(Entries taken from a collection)
= Beginning of Section =

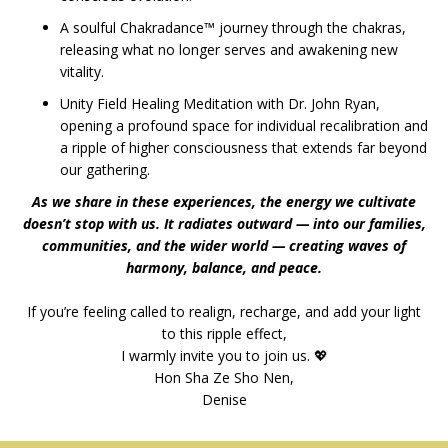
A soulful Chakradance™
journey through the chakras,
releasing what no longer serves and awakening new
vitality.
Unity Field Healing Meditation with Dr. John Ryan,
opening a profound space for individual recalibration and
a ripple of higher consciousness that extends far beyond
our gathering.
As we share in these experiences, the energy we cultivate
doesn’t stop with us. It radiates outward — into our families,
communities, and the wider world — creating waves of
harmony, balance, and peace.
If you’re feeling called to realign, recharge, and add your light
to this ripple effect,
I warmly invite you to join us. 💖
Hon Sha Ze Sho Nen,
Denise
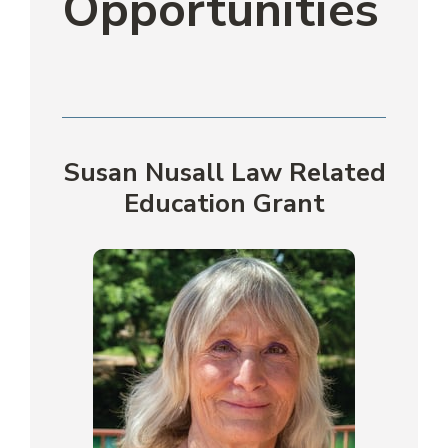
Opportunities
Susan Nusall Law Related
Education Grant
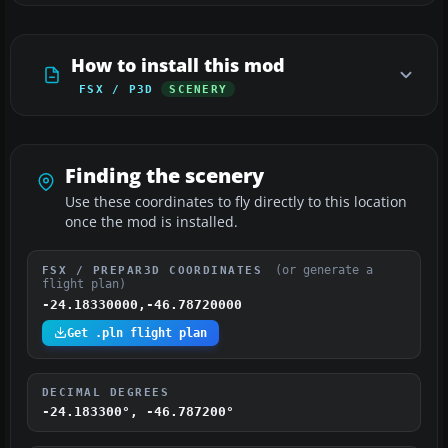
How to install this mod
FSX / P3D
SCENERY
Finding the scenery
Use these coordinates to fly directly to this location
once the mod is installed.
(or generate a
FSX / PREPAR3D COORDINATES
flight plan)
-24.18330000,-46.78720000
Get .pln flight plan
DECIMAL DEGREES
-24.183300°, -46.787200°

= End of Section =
= Beginning of Section =

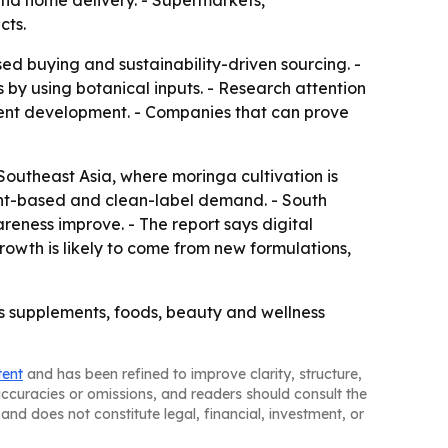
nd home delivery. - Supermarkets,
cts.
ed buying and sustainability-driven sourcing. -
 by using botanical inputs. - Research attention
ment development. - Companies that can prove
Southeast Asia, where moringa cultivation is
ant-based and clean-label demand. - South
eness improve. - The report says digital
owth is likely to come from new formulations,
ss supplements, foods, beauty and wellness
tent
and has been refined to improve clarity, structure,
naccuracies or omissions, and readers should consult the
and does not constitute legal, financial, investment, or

= End of Section =

(What is required) The answer must be every line from the records above that contains "these".

(Exercise result)
As we share in these experiences, the energy we cultivate
Use these coordinates to fly directly to this location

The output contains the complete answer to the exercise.